Bruno Le Maire, le ministre français de l'économie, a déclaré au début de la crise du coronavirus qu'il ne modérerait pas son pouls lorsqu'il s'agirait de nationaliser des entreprises stratégiques. Bien que ce point n'ait pas encore été atteint, la compagnie aérienne Air France a reçu le soutien officiel et aussi le géant de l'automobile Renault, auquel l'État accordera un prêt de 5 000 millions. Dans les deux sociétés, qui ont été privatisées dans les années 1990, l'État détient aujourd'hui 15 % des actions. Bien que le gouvernement ait expliqué que la poussée de l'État est assortie de conditions : Air France est tenue de réduire son impact sur l'environnement.
Lufthansa a également admis qu'elle aura besoin d'un soutien et l'Allemagne, la Suisse, l'Autriche et la Belgique sont ouvertes à une contribution allant jusqu'à 10 milliards d'euros. La compagnie aérienne à bas prix Norwegian veut convertir jusqu'à 85 % de la dette de ses créanciers en actions et lancer des titres pour accéder aux aides d'État pour le coronavirus, selon le plan qui a rendu la compagnie publique. L'objectif est de convertir en titres jusqu'à 1,1 milliard d'euros de dettes auprès des bailleurs de fonds. Le Parlement norvégien a approuvé des plans de restructuration de sociétés exposées au risque de faillite pour approuver un plan de conversion de la dette en capital dont la Norvège a bénéficié.

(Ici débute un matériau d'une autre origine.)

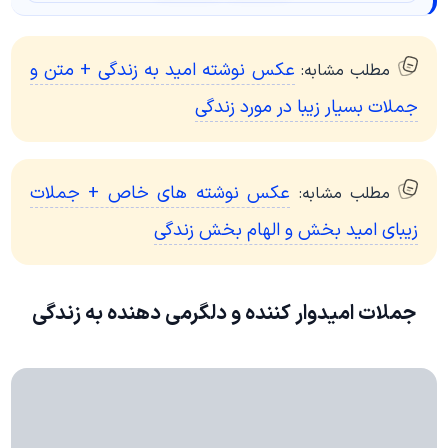
عکس نوشته امید به زندگی + متن و
مطلب مشابه:
جملات بسیار زیبا در مورد زندگی
عکس نوشته های خاص + جملات
مطلب مشابه:
زیبای امید بخش و الهام بخش زندگی
جملات امیدوار کننده و دلگرمی دهنده به زندگی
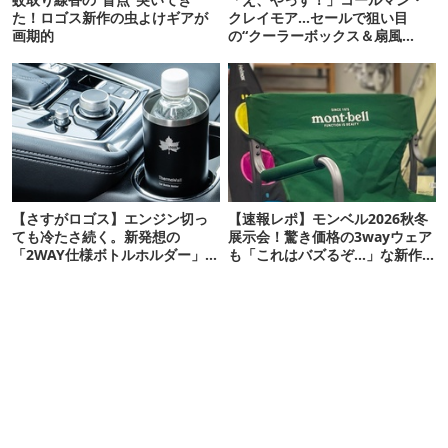
た！ロゴス新作の虫よけギアが
クレイモア…セールで狙い目
画期的
の“クーラーボックス＆扇風
機”12選
【さすがロゴス】エンジン切っ
【速報レポ】モンベル2026秋冬
ても冷たさ続く。新発想の
展示会！驚き価格の3wayウェア
「2WAY仕様ボトルホルダー」が
も「これはバズるぞ…」な新作
頼りになります
10選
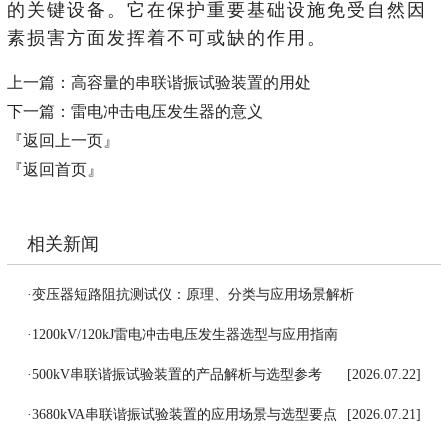
的关键设备。它在保护重要基础设施免受自然因
素损害方面发挥着不可或缺的作用。
上一篇：
高容量的串联谐振试验装置的用处
下一篇：
雷电冲击电压发生器的意义
『返回上一页』
『返回首页』
相关新闻
·
变压器短路阻抗测试仪：原理、分类与应用场景解析
[2026.07.27]
·
1200kV/120kJ雷电冲击电压发生器选型与应用指南
[2026.07.24]
·
500kV串联谐振试验装置的产品解析与选型参考
[2026.07.22]
·
3680kVA串联谐振试验装置的应用场景与选型要点
[2026.07.21]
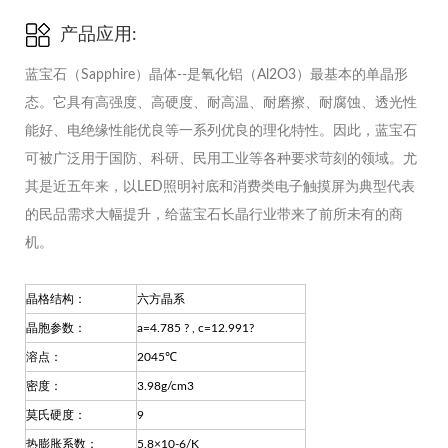
产品应用:
蓝宝石（Sapphire）晶体--是氧化铝（Al2O3）最基本的单晶形
态。它具有高强度、高硬度、耐高温、耐磨擦、耐腐蚀、透光性
能好、电绝缘性能优良等一系列优良的理化特性。因此，蓝宝石
可被广泛用于国防、科研、民用工业等各种要求苛刻的领域。尤
其是近五年来，以LED照明衬底和消费类电子触摸屏为典型代表
的民品需求大幅提升，给蓝宝石长晶行业带来了前所未有的商
机。
晶格结构：
六方晶系
晶胞参数：
a=4.785 ? , c=12.991?
溶点：
2045℃
密度：
3.98g/cm3
莫氏硬度：
9
热膨胀系数：
5.8×10-6/K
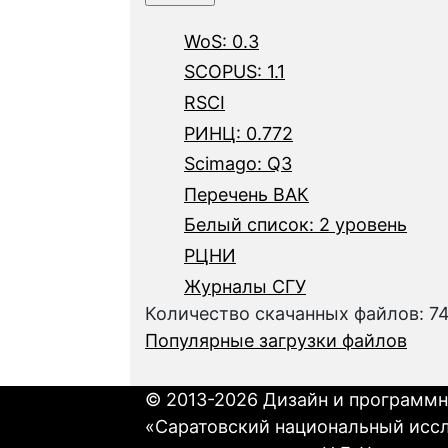
WoS: 0.3
SCOPUS: 1.1
RSCI
РИНЦ: 0.772
Scimago: Q3
Перечень ВАК
Белый список: 2 уровень
РЦНИ
Журналы СГУ
Количество скачанных файлов: 7
Популярные загрузки файлов
© 2013-2026 Дизайн и программн
«Саратовский национальный исс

Pour éviter que chaque pays ne prenne ses propres solutions, le ministre des Transports, de la Mobilité et de l'Agenda urbain, José Luis Ábalos, a expliqué lundi lors de son intervention au Congrès que l'Espagne souhaite adopter une position commune avec l'Allemagne, la France et l'Italie pour organiser les aides publiques aux compagnies aériennes. Ábalos a tenu une réunion par vidéoconférence le 24 avec ses homologues des trois autres pays afin de convenir d'une position commune lorsque la question sera débattue à Bruxelles. Pour sa part, le ministre de l'industrie, du commerce et du tourisme, Reyes Maroto, a également souligné ce lundi que le transport aérien est la clé du tourisme et que, par conséquent, les compagnies aériennes doivent recevoir un soutien spécifique pour assurer leur viabilité.

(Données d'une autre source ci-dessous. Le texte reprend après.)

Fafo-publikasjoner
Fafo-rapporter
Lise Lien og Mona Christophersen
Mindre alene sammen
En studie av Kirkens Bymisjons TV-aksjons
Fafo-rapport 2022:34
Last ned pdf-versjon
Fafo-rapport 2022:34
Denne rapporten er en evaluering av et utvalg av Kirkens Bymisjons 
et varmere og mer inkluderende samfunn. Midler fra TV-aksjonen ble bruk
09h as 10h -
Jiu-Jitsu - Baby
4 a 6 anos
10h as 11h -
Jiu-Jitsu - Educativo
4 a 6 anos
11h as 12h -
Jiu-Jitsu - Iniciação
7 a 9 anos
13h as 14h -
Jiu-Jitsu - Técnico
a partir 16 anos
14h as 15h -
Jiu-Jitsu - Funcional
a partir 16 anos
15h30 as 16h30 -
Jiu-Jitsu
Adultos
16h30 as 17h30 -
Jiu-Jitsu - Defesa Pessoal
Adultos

Face à la débâcle économique que la pandémie provoque sur le continent, la Commission européenne envisage de modifier la législation sur les aides d'État pour permettre aux États d'entrer dans le capital des entreprises, voire de les nationaliser. Le problème de cette politique sur le marché unique européen est qu'elle peut entraîner une importante distorsion de la concurrence, car certains pays disposent d'une marge de manœuvre fiscale beaucoup plus importante que d'autres pour accorder des aides à leurs entreprises. L'exécutif communautaire a appelé les pays à aider temporairement les entreprises par le biais de dettes subordonnées aux prêts qu'ils reçoivent de leurs gouvernements jusqu'à ce qu'une décision soit prise.

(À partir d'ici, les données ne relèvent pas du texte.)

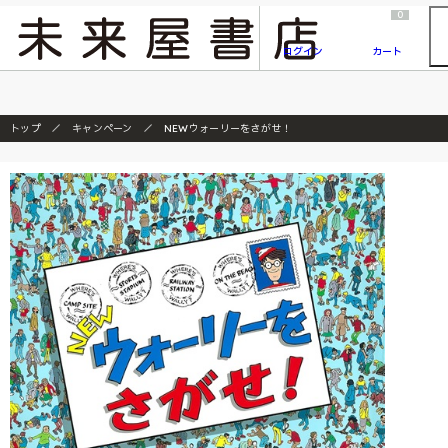
2026/7/23
『ONE PIECE magazine 021 ONE PIECEカード付き同梱版』発売延期のご案内
0
ログイン
カート
トップ
キャンペーン
NEWウォーリーをさがせ！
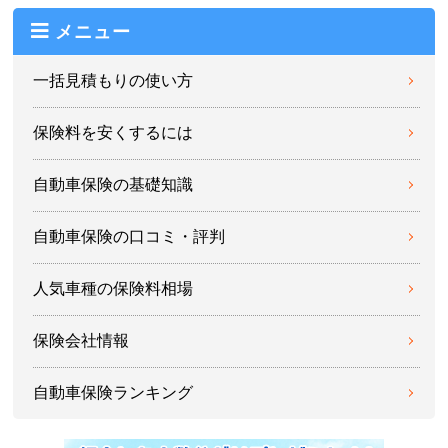
メニュー
一括見積もりの使い方
保険料を安くするには
自動車保険の基礎知識
自動車保険の口コミ・評判
人気車種の保険料相場
保険会社情報
自動車保険ランキング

De l'autre côté de l'Atlantique, avec peu d'intervention du gouvernement, le département du Trésor américain a également commencé à distribuer 9,5 milliards de dollars d'aide supplémentaire aux compagnies aériennes pour les aider à payer les salaires de leurs employés. Cette mesure est incluse dans le plan de relance approuvé par le Congrès le mois dernier pour injecter jusqu'à 25 milliards de dollars de liquidités dans le secteur.